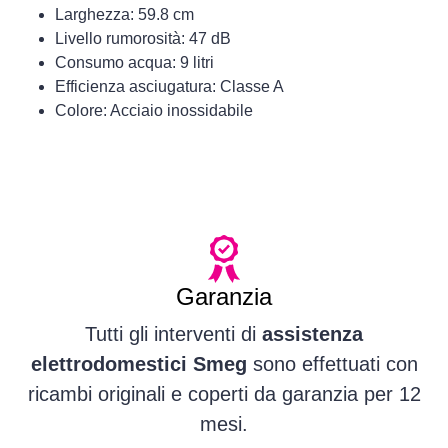
Larghezza: 59.8 cm
Livello rumorosità: 47 dB
Consumo acqua: 9 litri
Efficienza asciugatura: Classe A
Colore: Acciaio inossidabile
Garanzia
Tutti gli interventi di
assistenza
elettrodomestici Smeg
sono effettuati con
ricambi originali e coperti da garanzia per 12
mesi.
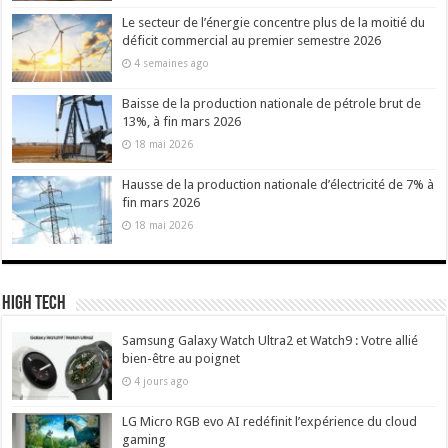
Le secteur de l’énergie concentre plus de la moitié du
déficit commercial au premier semestre 2026
4 semaines ago
Baisse de la production nationale de pétrole brut de
13%, à fin mars 2026
18 mai 2026
Hausse de la production nationale d’électricité de 7% à
fin mars 2026
18 mai 2026
High Tech
Samsung Galaxy Watch Ultra2 et Watch9 : Votre allié
bien-être au poignet
4 jours ago
LG Micro RGB evo AI redéfinit l’expérience du cloud
gaming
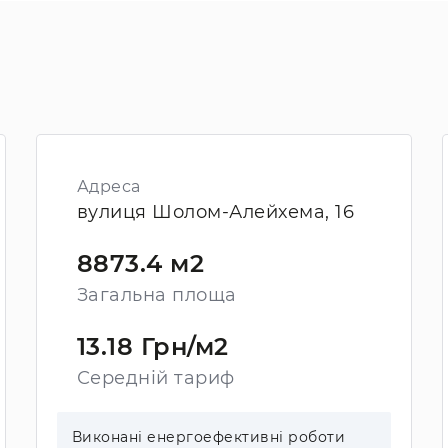
Адреса
вулиця Шолом-Алейхема, 16
8873.4 м2
Загальна площа
13.18 Грн/м2
Середній тариф
Виконані енергоефективні роботи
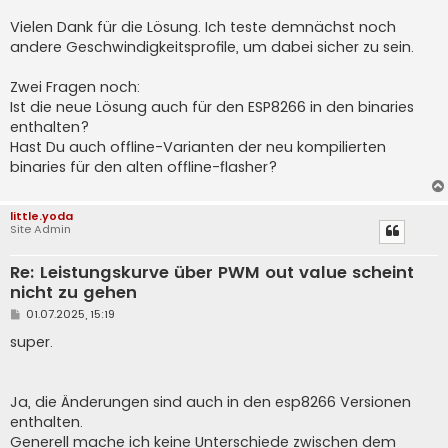
Vielen Dank für die Lösung. Ich teste demnächst noch
andere Geschwindigkeitsprofile, um dabei sicher zu sein.
Zwei Fragen noch:
Ist die neue Lösung auch für den ESP8266 in den binaries
enthalten?
Hast Du auch offline-Varianten der neu kompilierten
binaries für den alten offline-flasher?
little.yoda
Site Admin
Re: Leistungskurve über PWM out value scheint
nicht zu gehen
B
01.07.2025, 15:19
e
i
super.
t
r
a
g
Ja, die Änderungen sind auch in den esp8266 Versionen
enthalten.
Generell mache ich keine Unterschiede zwischen dem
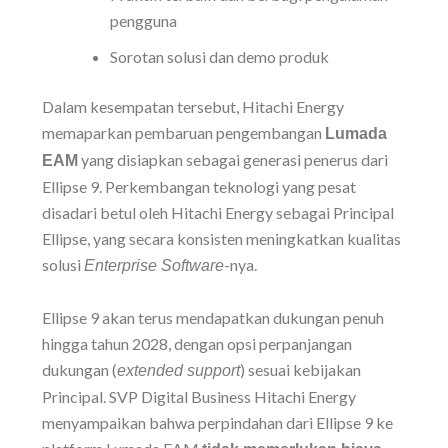
pengguna
Sorotan solusi dan demo produk
Dalam kesempatan tersebut, Hitachi Energy
memaparkan pembaruan pengembangan
Lumada
yang disiapkan sebagai generasi penerus dari
EAM
Ellipse 9. Perkembangan teknologi yang pesat
disadari betul oleh Hitachi Energy sebagai Principal
Ellipse, yang secara konsisten meningkatkan kualitas
solusi
-nya.
Enterprise Software
Ellipse 9 akan terus mendapatkan dukungan penuh
hingga tahun 2028, dengan opsi perpanjangan
dukungan (
) sesuai kebijakan
extended support
Principal. SVP Digital Business Hitachi Energy
menyampaikan bahwa perpindahan dari Ellipse 9 ke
※ ※ ※
What the task requires: Only lines holding the word "auch" are wanted; list them all from the material.

Reply to the exercise:
Ist die neue Lösung auch für den ESP8266 in den binaries
Hast Du auch offline-Varianten der neu kompilierten
Ja, die Änderungen sind auch in den esp8266 Versionen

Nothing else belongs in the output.